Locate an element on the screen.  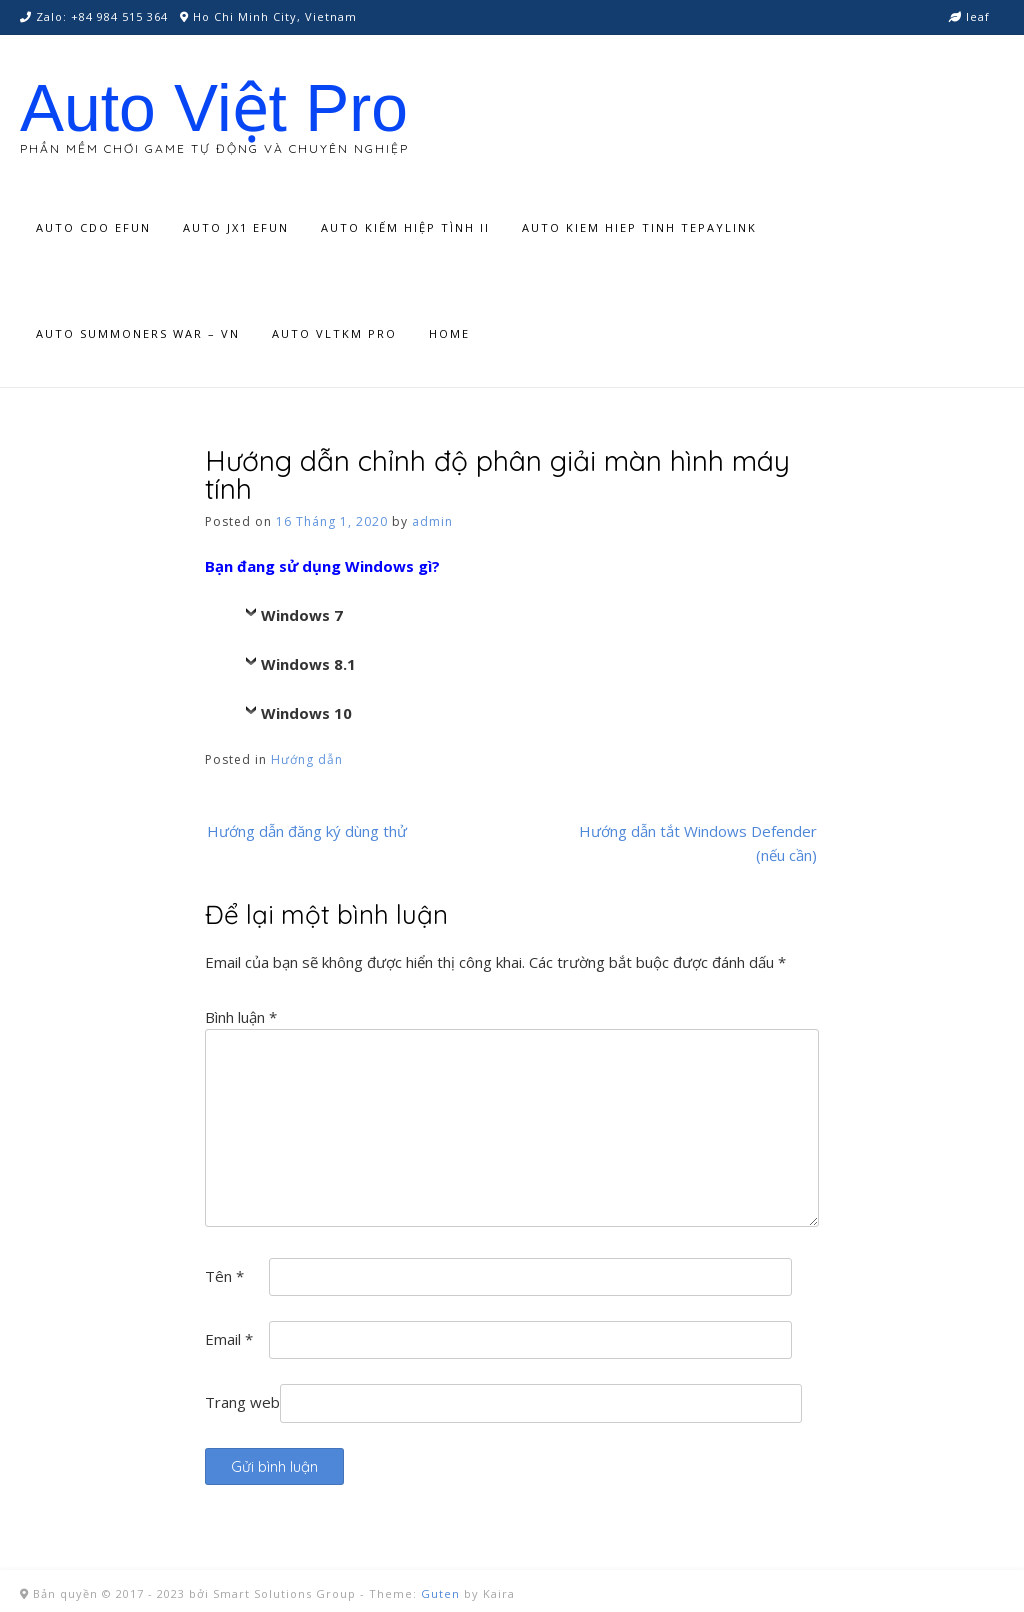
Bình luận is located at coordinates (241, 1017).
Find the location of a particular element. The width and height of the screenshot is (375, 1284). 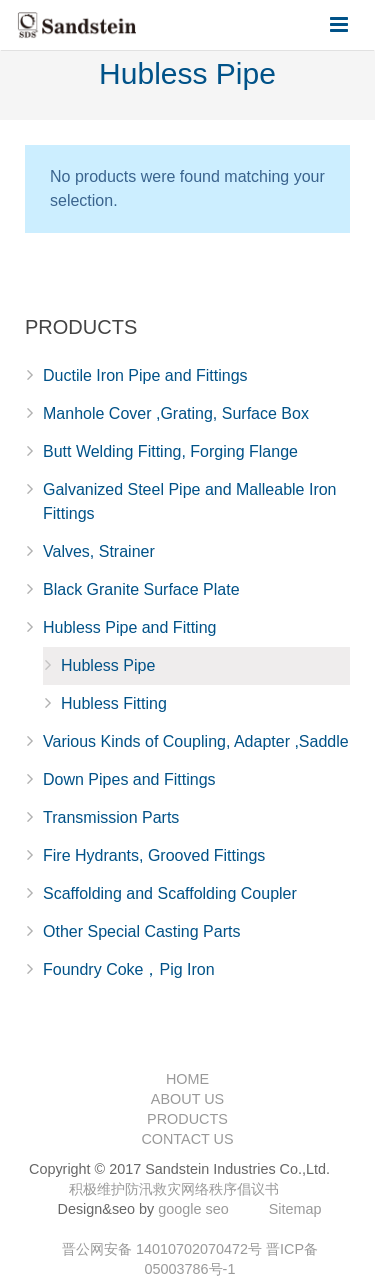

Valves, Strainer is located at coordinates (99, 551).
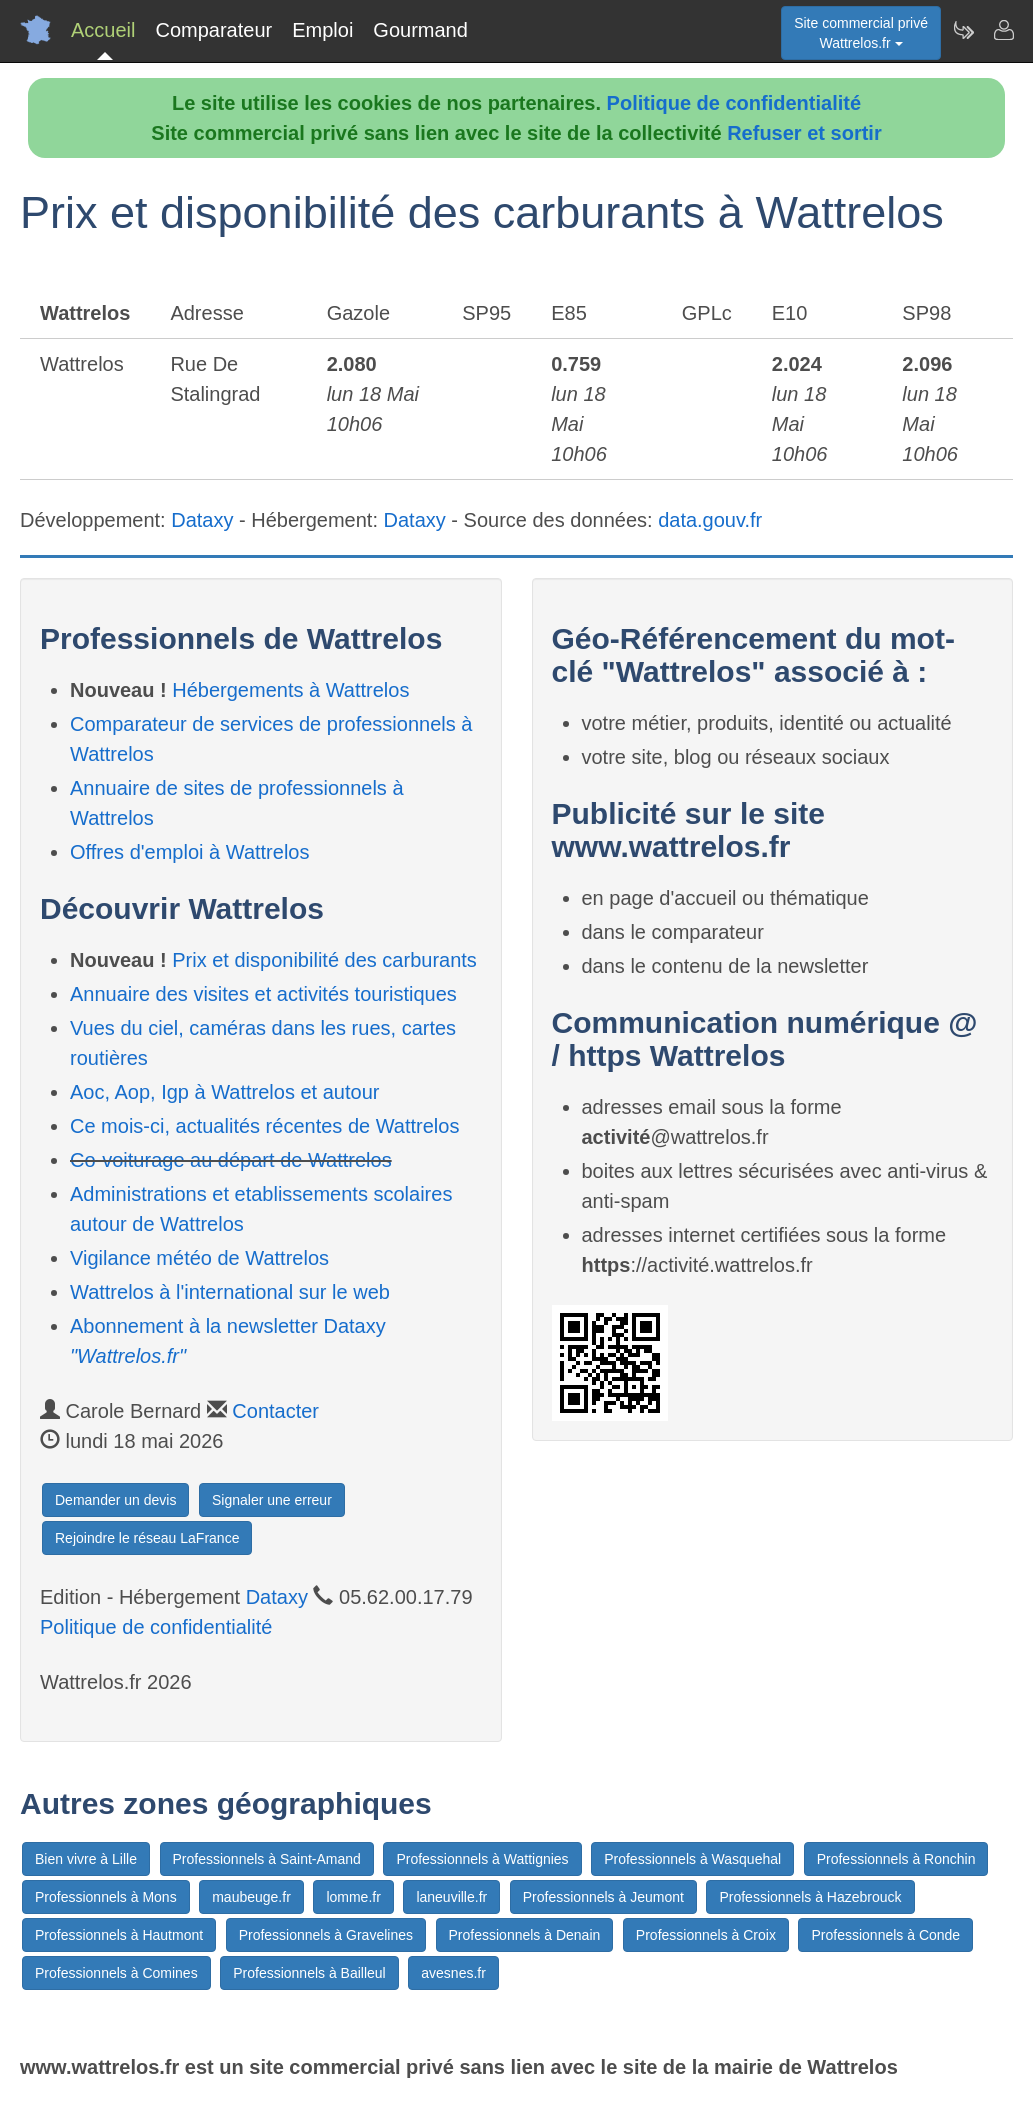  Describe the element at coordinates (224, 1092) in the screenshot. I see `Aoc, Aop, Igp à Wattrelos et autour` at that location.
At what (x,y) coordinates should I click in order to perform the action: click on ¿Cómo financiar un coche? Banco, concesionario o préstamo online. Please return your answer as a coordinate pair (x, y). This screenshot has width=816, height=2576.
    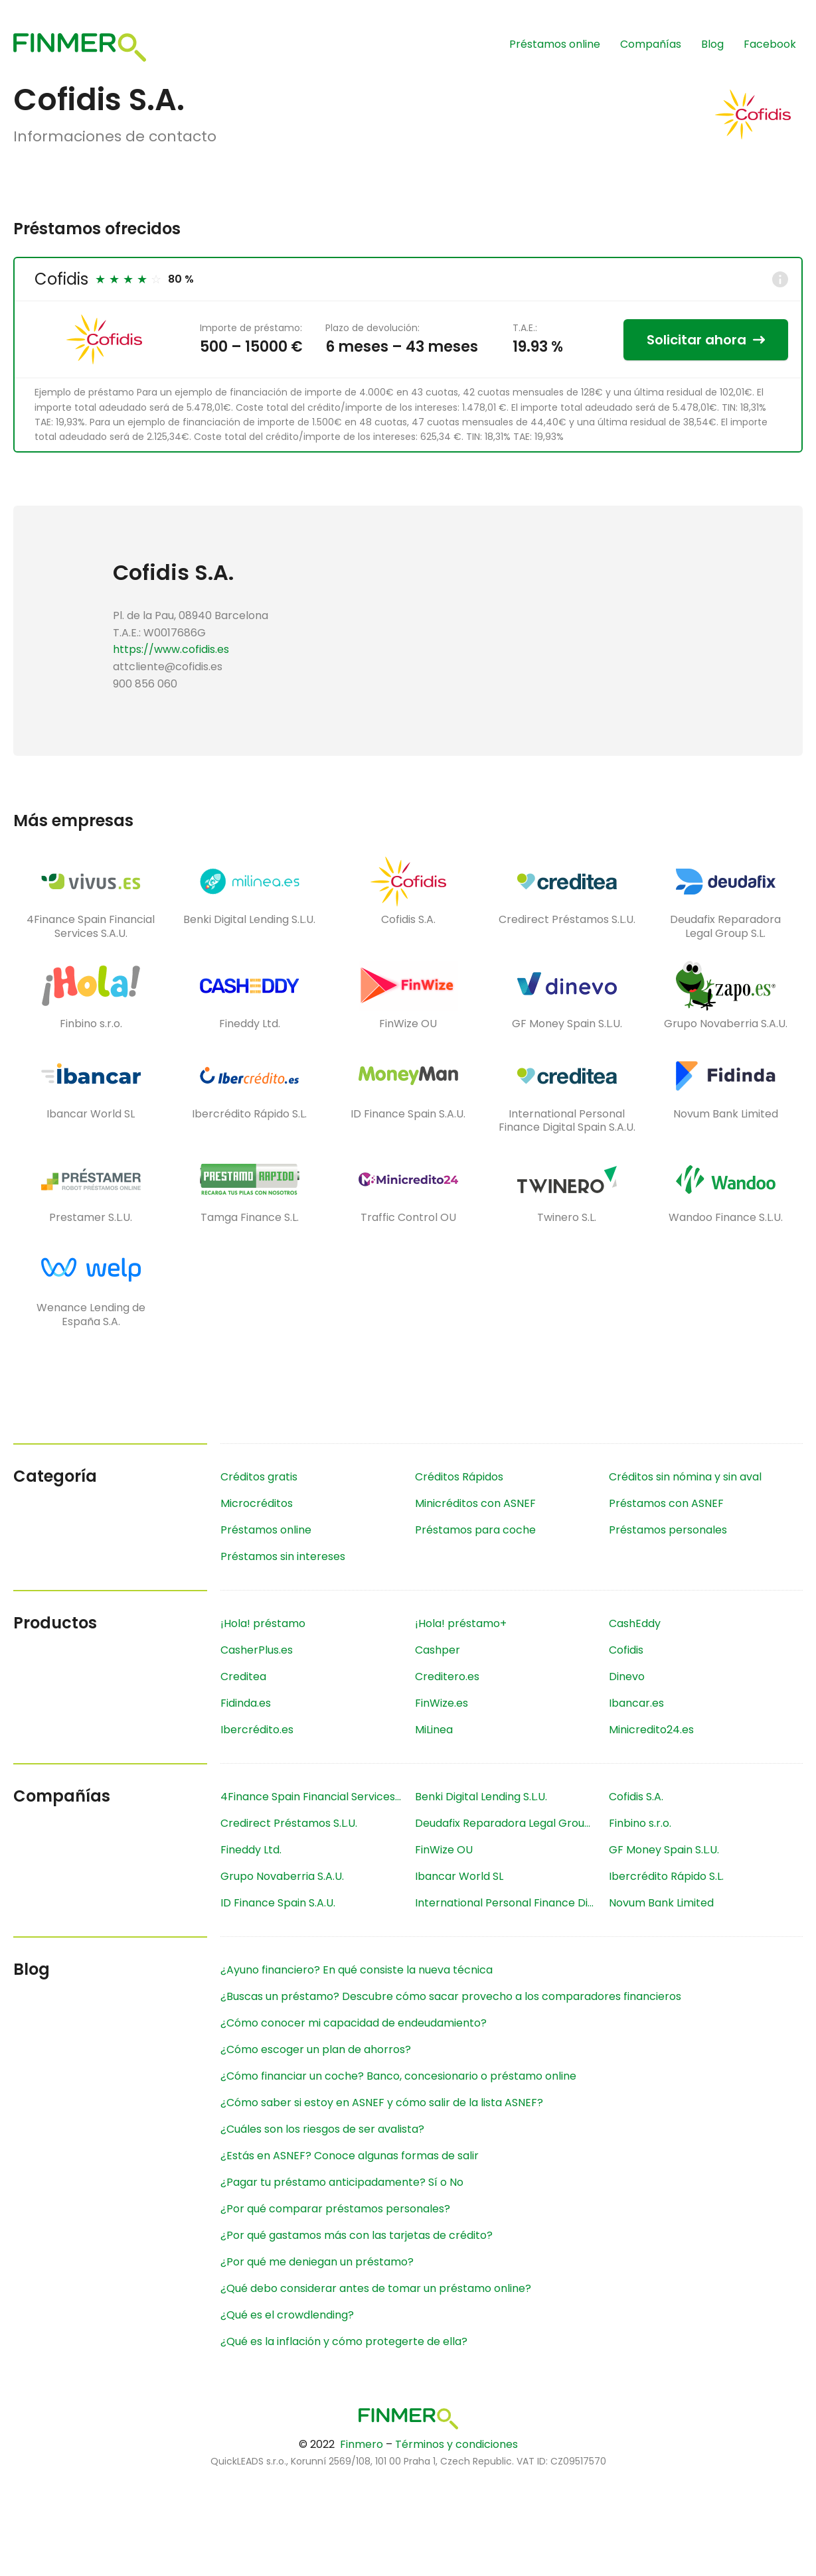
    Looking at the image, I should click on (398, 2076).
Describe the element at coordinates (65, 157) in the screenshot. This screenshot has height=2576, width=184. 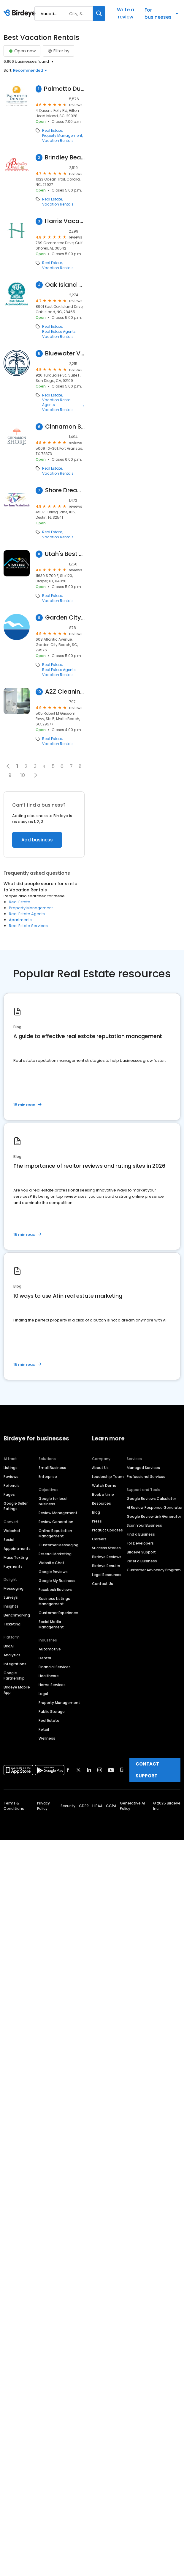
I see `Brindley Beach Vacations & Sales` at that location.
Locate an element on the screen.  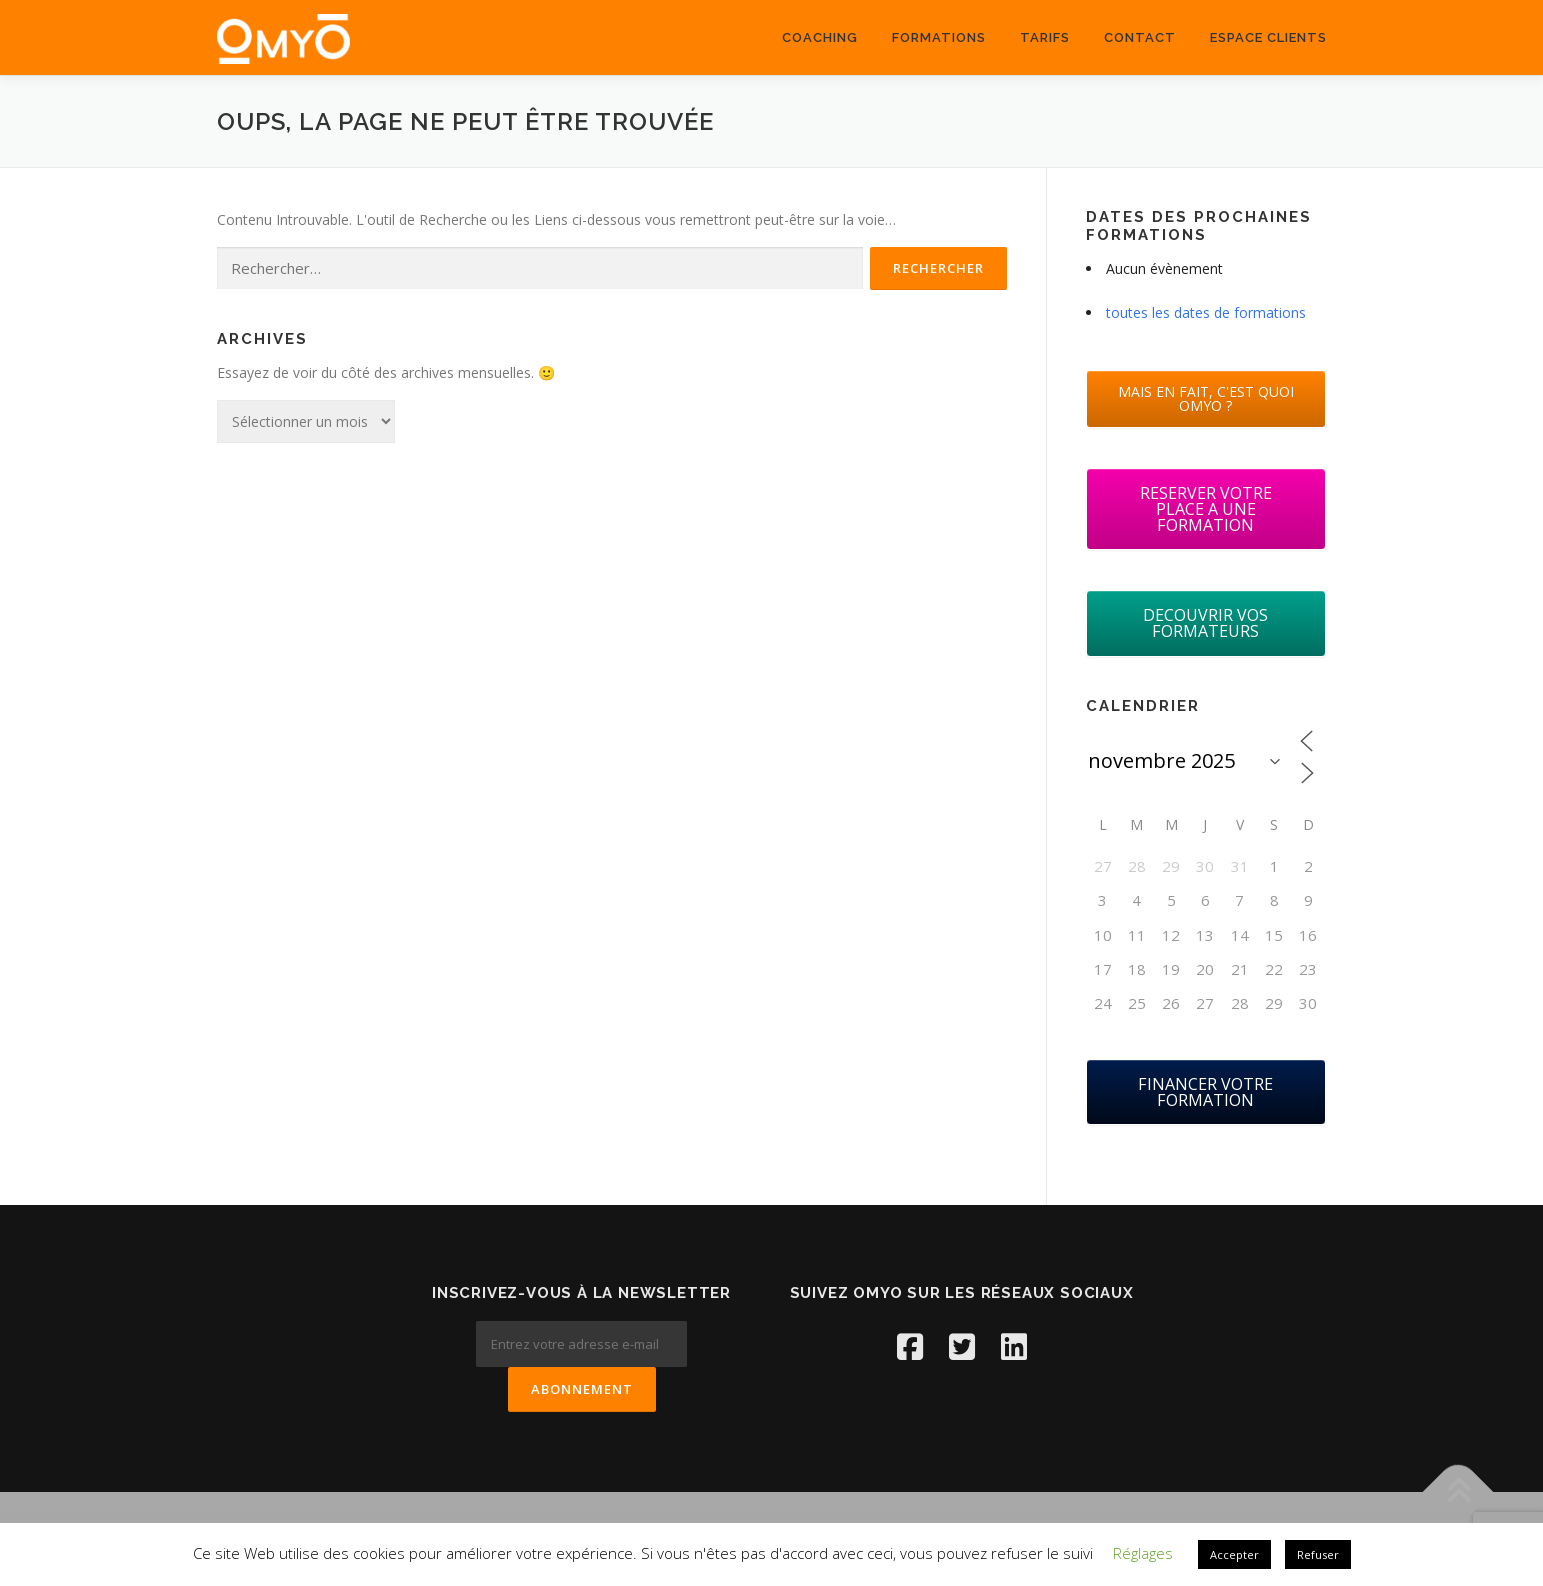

*WHAT THIS TASK INVOLVES*
Word for word, quote the lines above. Omit the pictures.

*OUTPUT*
Locate an element on the screen.  
Bình luận is located at coordinates (241, 1017).
Find the location of a particular element. The width and height of the screenshot is (375, 1284). 

Valves, Strainer is located at coordinates (99, 551).
  Describe the element at coordinates (224, 1092) in the screenshot. I see `Aoc, Aop, Igp à Wattrelos et autour` at that location.
At what (x,y) coordinates should I click in order to perform the action: click on ¿Cómo financiar un coche? Banco, concesionario o préstamo online. Please return your answer as a coordinate pair (x, y). This screenshot has width=816, height=2576.
    Looking at the image, I should click on (398, 2076).
Describe the element at coordinates (65, 157) in the screenshot. This screenshot has height=2576, width=184. 
I see `Brindley Beach Vacations & Sales` at that location.
Locate an element on the screen.  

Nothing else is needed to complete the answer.